- _TASK PROMPT_:
An exact copy of every record is needed, with all pictures omitted.

- _RAW DATA_:
= Beginning of Section =

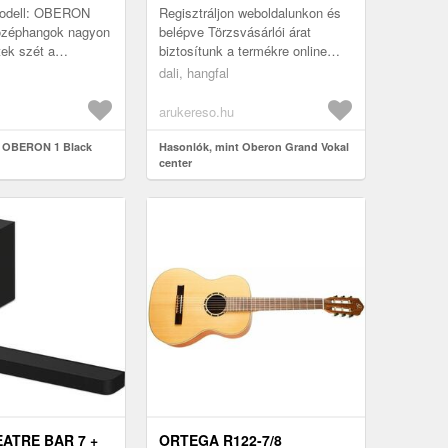
Modell: OBERON
Regisztráljon weboldalunkon és
középhangok nagyon
belépve Törzsvásárlói árat
tek szét a
biztosítunk a termékre online
 énekhanggal
vásárlás megrendelés esetén! Az
dali, hangfal
ashangok, főleg a
OBERON GRAND VOKAL egy
telj...
arukereso.hu
t OBERON 1 Black
Hasonlók, mint Oberon Grand Vokal
center
EATRE BAR 7 +
ORTEGA R122-7/8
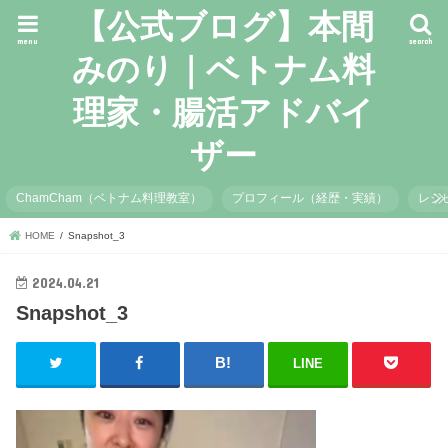
【公式ブログ】本間
menu
search
みのり｜ベトナム料
理家・腸活アドバイ
ザー
ChamCham（ベトナム料理教室）
プロフィール（経歴・実績）
レシ
HOME
Snapshot_3
2024.04.21
Snapshot_3
LINE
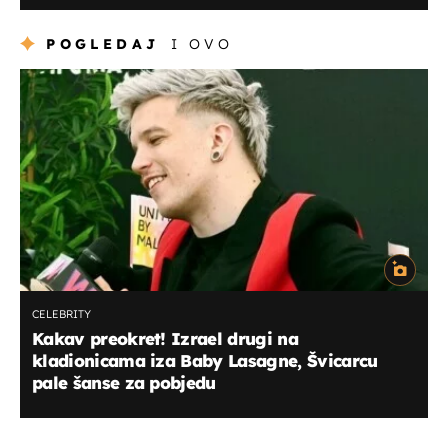
POGLEDAJ
I OVO
CELEBRITY
Kakav preokret! Izrael drugi na
kladionicama iza Baby Lasagne, Švicarcu
pale šanse za pobjedu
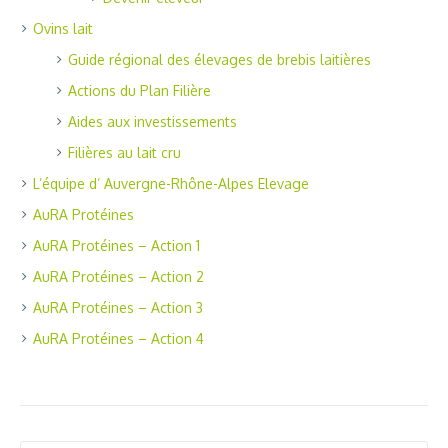
Ovins lait
Guide régional des élevages de brebis laitières
Actions du Plan Filière
Aides aux investissements
Filières au lait cru
L’équipe d’ Auvergne-Rhône-Alpes Elevage
AuRA Protéines
AuRA Protéines – Action 1
AuRA Protéines – Action 2
AuRA Protéines – Action 3
AuRA Protéines – Action 4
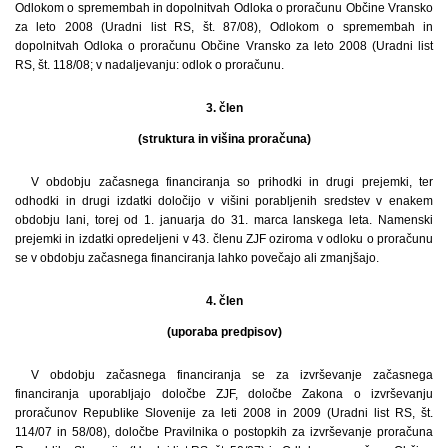
Odlokom o spremembah in dopolnitvah Odloka o proračunu Občine Vransko
za leto 2008 (Uradni list RS, št. 87/08), Odlokom o spremembah in
dopolnitvah Odloka o proračunu Občine Vransko za leto 2008 (Uradni list
RS, št. 118/08; v nadaljevanju: odlok o proračunu.
3. člen
(struktura in višina proračuna)
V obdobju začasnega financiranja so prihodki in drugi prejemki, ter
odhodki in drugi izdatki določijo v višini porabljenih sredstev v enakem
obdobju lani, torej od 1. januarja do 31. marca lanskega leta. Namenski
prejemki in izdatki opredeljeni v 43. členu ZJF oziroma v odloku o proračunu
se v obdobju začasnega financiranja lahko povečajo ali zmanjšajo.
4. člen
(uporaba predpisov)
V obdobju začasnega financiranja se za izvrševanje začasnega
financiranja uporabljajo določbe ZJF, določbe Zakona o izvrševanju
proračunov Republike Slovenije za leti 2008 in 2009 (Uradni list RS, št.
114/07 in 58/08), določbe Pravilnika o postopkih za izvrševanje proračuna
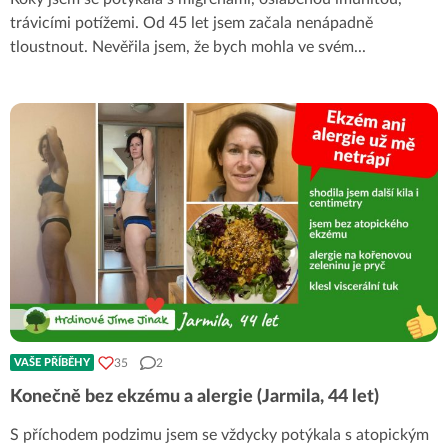
trávicími potížemi. Od 45 let jsem začala nenápadně
tloustnout. Nevěřila jsem, že bych mohla ve svém
...
35
2
VAŠE PŘÍBĚHY
Konečně bez ekzému a alergie (Jarmila, 44 let)
S příchodem podzimu jsem se vždycky potýkala s atopickým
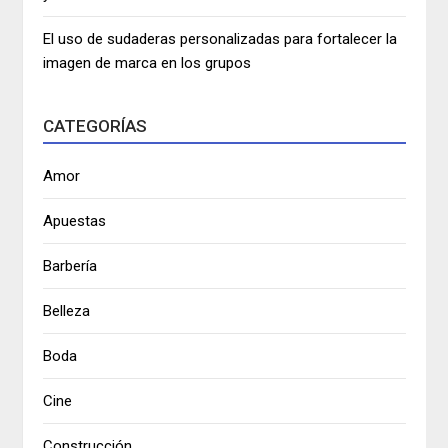
El uso de sudaderas personalizadas para fortalecer la
imagen de marca en los grupos
CATEGORÍAS
Amor
Apuestas
Barbería
Belleza
Boda
Cine
Construcción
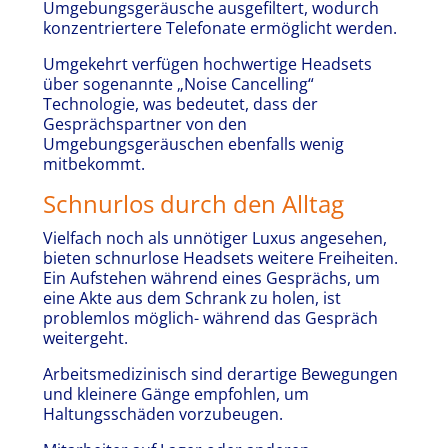
Umgebungsgeräusche ausgefiltert, wodurch
konzentriertere Telefonate ermöglicht werden.
Umgekehrt verfügen hochwertige Headsets
über sogenannte „Noise Cancelling“
Technologie, was bedeutet, dass der
Gesprächspartner von den
Umgebungsgeräuschen ebenfalls wenig
mitbekommt.
Schnurlos durch den Alltag
Vielfach noch als unnötiger Luxus angesehen,
bieten schnurlose Headsets weitere Freiheiten.
Ein Aufstehen während eines Gesprächs, um
eine Akte aus dem Schrank zu holen, ist
problemlos möglich- während das Gespräch
weitergeht.
Arbeitsmedizinisch sind derartige Bewegungen
und kleinere Gänge empfohlen, um
Haltungsschäden vorzubeugen.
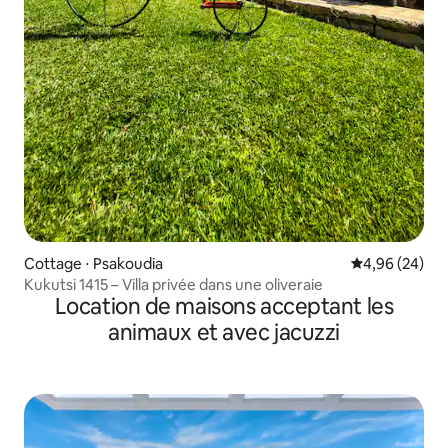
Cottage ⋅ Psakoudia
Évaluation mo
4,96 (24)
Kukutsi 1415 – Villa privée dans une oliveraie
Location de maisons acceptant les
animaux et avec jacuzzi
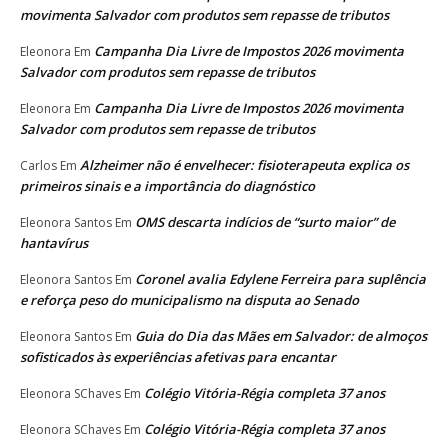
movimenta Salvador com produtos sem repasse de tributos
Campanha Dia Livre de Impostos 2026 movimenta
Eleonora
Em
Salvador com produtos sem repasse de tributos
Campanha Dia Livre de Impostos 2026 movimenta
Eleonora
Em
Salvador com produtos sem repasse de tributos
Alzheimer não é envelhecer: fisioterapeuta explica os
Carlos
Em
primeiros sinais e a importância do diagnóstico
OMS descarta indícios de “surto maior” de
Eleonora Santos
Em
hantavírus
Coronel avalia Edylene Ferreira para suplência
Eleonora Santos
Em
e reforça peso do municipalismo na disputa ao Senado
Guia do Dia das Mães em Salvador: de almoços
Eleonora Santos
Em
sofisticados às experiências afetivas para encantar
Colégio Vitória-Régia completa 37 anos
Eleonora SChaves
Em
Colégio Vitória-Régia completa 37 anos
Eleonora SChaves
Em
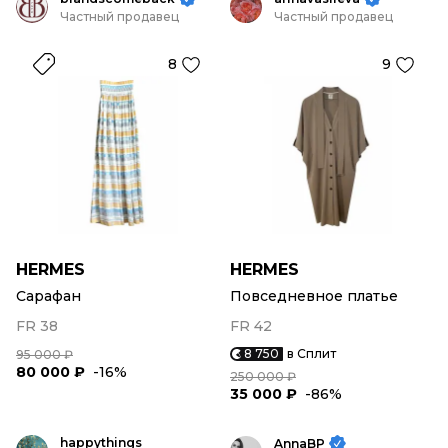
Частный продавец
Частный продавец
8
9
HERMES
HERMES
Сарафан
Повседневное платье
FR 38
FR 42
8 750
в Сплит
95 000 ₽
80 000 ₽
-16%
250 000 ₽
35 000 ₽
-86%
happythings
AnnaBP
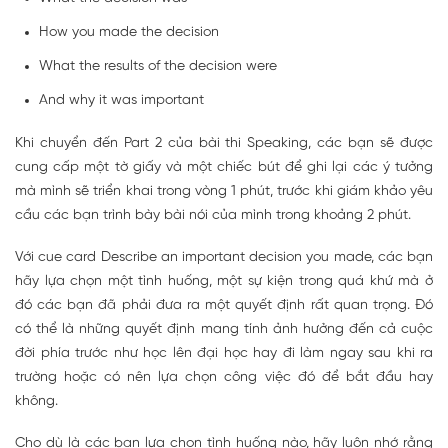
How you made the decision
What the results of the decision were
And why it was important
Khi chuyển đến Part 2 của bài thi Speaking, các bạn sẽ được
cung cấp một tờ giấy và một chiếc bút để ghi lại các ý tưởng
mà mình sẽ triển khai trong vòng 1 phút, trước khi giám khảo yêu
cầu các bạn trình bày bài nói của mình trong khoảng 2 phút.
Với cue card Describe an important decision you made, các bạn
hãy lựa chọn một tình huống, một sự kiện trong quá khứ mà ở
đó các bạn đã phải đưa ra một quyết định rất quan trọng. Đó
có thể là những quyết định mang tính ảnh hưởng đến cả cuộc
đời phía trước như học lên đại học hay đi làm ngay sau khi ra
trường hoặc có nên lựa chọn công việc đó để bắt đầu hay
không.
Cho dù là các bạn lựa chọn tình huống nào, hãy luôn nhớ rằng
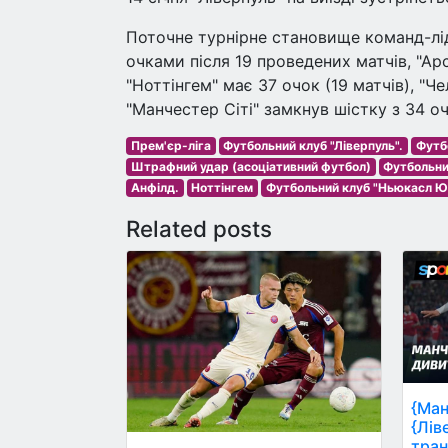
Поточне турнірне становище команд-ліде
очками після 19 проведених матчів, "Арс
"Ноттінгем" має 37 очок (19 матчів), "Чел
"Манчестер Сіті" замкнув шістку з 34 оч
Прем'єр-ліга
Футбольний клуб "Ліверпуль".
Футбо
Штрафний удар (асоціативний футбол)
Футбольни
Анфілд.
Ноттінгем
Футбольний клуб "Ньюкасл Ю
Related posts
{Ман
{Лів
тран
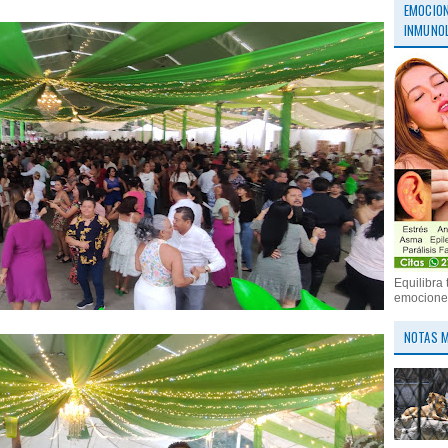
EMOCION
INMUNOL
Equilibra 
emociones
NOTAS M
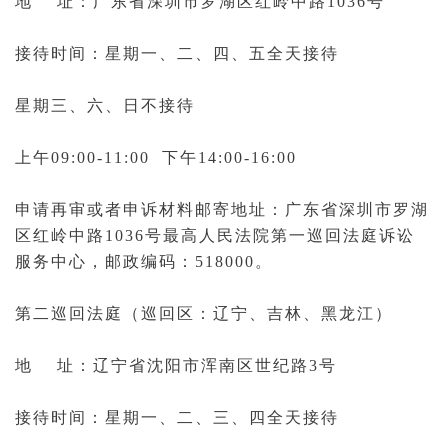
地 址：广东省深圳市罗湖区红岭中路1036号
接待时间：星期一、二、四、五全天接待
星期三、六、日不接待
上午09:00-11:00 下午14:00-16:00
申请再审或者申诉材料邮寄地址：广东省深圳市罗湖
区红岭中路1036号
最高人民法院第一巡回法庭
诉讼
服务中心，邮政编码：518000。
第二巡回法庭（巡回区：辽宁、吉林、黑龙江）
地 址：辽宁省沈阳市浑南区世纪路3号
接待时间：星期一、二、三、四全天接待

= End of Section =

- _EXERCISE OUTPUT_:
Modell: OBERON
Regisztráljon weboldalunkon és
középhangok nagyon
belépve Törzsvásárlói árat
tek szét a
biztosítunk a termékre online
 énekhanggal
vásárlás megrendelés esetén! Az
dali, hangfal
ashangok, főleg a
OBERON GRAND VOKAL egy
telj...
arukereso.hu
t OBERON 1 Black
Hasonlók, mint Oberon Grand Vokal
center
EATRE BAR 7 +
ORTEGA R122-7/8
【公式ブログ】本間
menu
search
みのり｜ベトナム料
理家・腸活アドバイ
ザー
ChamCham（ベトナム料理教室）
プロフィール（経歴・実績）
レシ
HOME
Snapshot_3
2024.04.21
Snapshot_3
LINE
POGLEDAJ
I OVO
CELEBRITY
Kakav preokret! Izrael drugi na
kladionicama iza Baby Lasagne, Švicarcu
pale šanse za pobjedu
Ovins lait
Guide régional des élevages de brebis laitières
Actions du Plan Filière
Aides aux investissements
Filières au lait cru
L’équipe d’ Auvergne-Rhône-Alpes Elevage
AuRA Protéines
AuRA Protéines – Action 1
AuRA Protéines – Action 2
AuRA Protéines – Action 3
AuRA Protéines – Action 4
Odlokom o spremembah in dopolnitvah Odloka o proračunu Občine Vransko
za leto 2008 (Uradni list RS, št. 87/08), Odlokom o spremembah in
dopolnitvah Odloka o proračunu Občine Vransko za leto 2008 (Uradni list
RS, št. 118/08; v nadaljevanju: odlok o proračunu.
3. člen
(struktura in višina proračuna)
V obdobju začasnega financiranja so prihodki in drugi prejemki, ter
odhodki in drugi izdatki določijo v višini porabljenih sredstev v enakem
obdobju lani, torej od 1. januarja do 31. marca lanskega leta. Namenski
prejemki in izdatki opredeljeni v 43. členu ZJF oziroma v odloku o proračunu
se v obdobju začasnega financiranja lahko povečajo ali zmanjšajo.
4. člen
(uporaba predpisov)
V obdobju začasnega financiranja se za izvrševanje začasnega
financiranja uporabljajo določbe ZJF, določbe Zakona o izvrševanju
proračunov Republike Slovenije za leti 2008 in 2009 (Uradni list RS, št.
114/07 in 58/08), določbe Pravilnika o postopkih za izvrševanje proračuna
trávicími potížemi. Od 45 let jsem začala nenápadně
tloustnout. Nevěřila jsem, že bych mohla ve svém
...
35
2
VAŠE PŘÍBĚHY
Konečně bez ekzému a alergie (Jarmila, 44 let)
S příchodem podzimu jsem se vždycky potýkala s atopickým
El uso de sudaderas personalizadas para fortalecer la
imagen de marca en los grupos
CATEGORÍAS
Amor
Apuestas
Barbería
Belleza
Boda
Cine
Construcción
Umgebungsgeräusche ausgefiltert, wodurch
konzentriertere Telefonate ermöglicht werden.
Umgekehrt verfügen hochwertige Headsets
über sogenannte „Noise Cancelling“
Technologie, was bedeutet, dass der
Gesprächspartner von den
Umgebungsgeräuschen ebenfalls wenig
mitbekommt.
Schnurlos durch den Alltag
Vielfach noch als unnötiger Luxus angesehen,
bieten schnurlose Headsets weitere Freiheiten.
Ein Aufstehen während eines Gesprächs, um
eine Akte aus dem Schrank zu holen, ist
problemlos möglich- während das Gespräch
weitergeht.
Arbeitsmedizinisch sind derartige Bewegungen
und kleinere Gänge empfohlen, um
Haltungsschäden vorzubeugen.
Cottage ⋅ Psakoudia
Évaluation mo
4,96 (24)
Kukutsi 1415 – Villa privée dans une oliveraie
Location de maisons acceptant les
animaux et avec jacuzzi
movimenta Salvador com produtos sem repasse de tributos
Campanha Dia Livre de Impostos 2026 movimenta
Eleonora
Em
Salvador com produtos sem repasse de tributos
Campanha Dia Livre de Impostos 2026 movimenta
Eleonora
Em
Salvador com produtos sem repasse de tributos
Alzheimer não é envelhecer: fisioterapeuta explica os
Carlos
Em
primeiros sinais e a importância do diagnóstico
OMS descarta indícios de “surto maior” de
Eleonora Santos
Em
hantavírus
Coronel avalia Edylene Ferreira para suplência
Eleonora Santos
Em
e reforça peso do municipalismo na disputa ao Senado
Guia do Dia das Mães em Salvador: de almoços
Eleonora Santos
Em
sofisticados às experiências afetivas para encantar
Colégio Vitória-Régia completa 37 anos
Eleonora SChaves
Em
Colégio Vitória-Régia completa 37 anos
Eleonora SChaves
Em
Частный продавец
Частный продавец
8
9
HERMES
HERMES
Сарафан
Повседневное платье
FR 38
FR 42
8 750
в Сплит
95 000 ₽
80 000 ₽
-16%
250 000 ₽
35 000 ₽
-86%
happythings
AnnaBP
How you made the decision
What the results of the decision were
And why it was important
Khi chuyển đến Part 2 của bài thi Speaking, các bạn sẽ được
cung cấp một tờ giấy và một chiếc bút để ghi lại các ý tưởng
mà mình sẽ triển khai trong vòng 1 phút, trước khi giám khảo yêu
cầu các bạn trình bày bài nói của mình trong khoảng 2 phút.
Với cue card Describe an important decision you made, các bạn
hãy lựa chọn một tình huống, một sự kiện trong quá khứ mà ở
đó các bạn đã phải đưa ra một quyết định rất quan trọng. Đó
có thể là những quyết định mang tính ảnh hưởng đến cả cuộc
đời phía trước như học lên đại học hay đi làm ngay sau khi ra
trường hoặc có nên lựa chọn công việc đó để bắt đầu hay
không.
Cho dù là các bạn lựa chọn tình huống nào, hãy luôn nhớ rằng
Поточне турнірне становище команд-ліде
очками після 19 проведених матчів, "Арс
"Ноттінгем" має 37 очок (19 матчів), "Чел
"Манчестер Сіті" замкнув шістку з 34 оч
Прем'єр-ліга
Футбольний клуб "Ліверпуль".
Футбо
Штрафний удар (асоціативний футбол)
Футбольни
Анфілд.
Ноттінгем
Футбольний клуб "Ньюкасл Ю
Related posts
{Ман
{Лів
тран
EMOCION
INMUNOL
Equilibra 
emociones
NOTAS M
地 址：广东省深圳市罗湖区红岭中路1036号
接待时间：星期一、二、四、五全天接待
星期三、六、日不接待
上午09:00-11:00 下午14:00-16:00
申请再审或者申诉材料邮寄地址：广东省深圳市罗湖
区红岭中路1036号
最高人民法院第一巡回法庭
诉讼
服务中心，邮政编码：518000。
第二巡回法庭（巡回区：辽宁、吉林、黑龙江）
地 址：辽宁省沈阳市浑南区世纪路3号
接待时间：星期一、二、三、四全天接待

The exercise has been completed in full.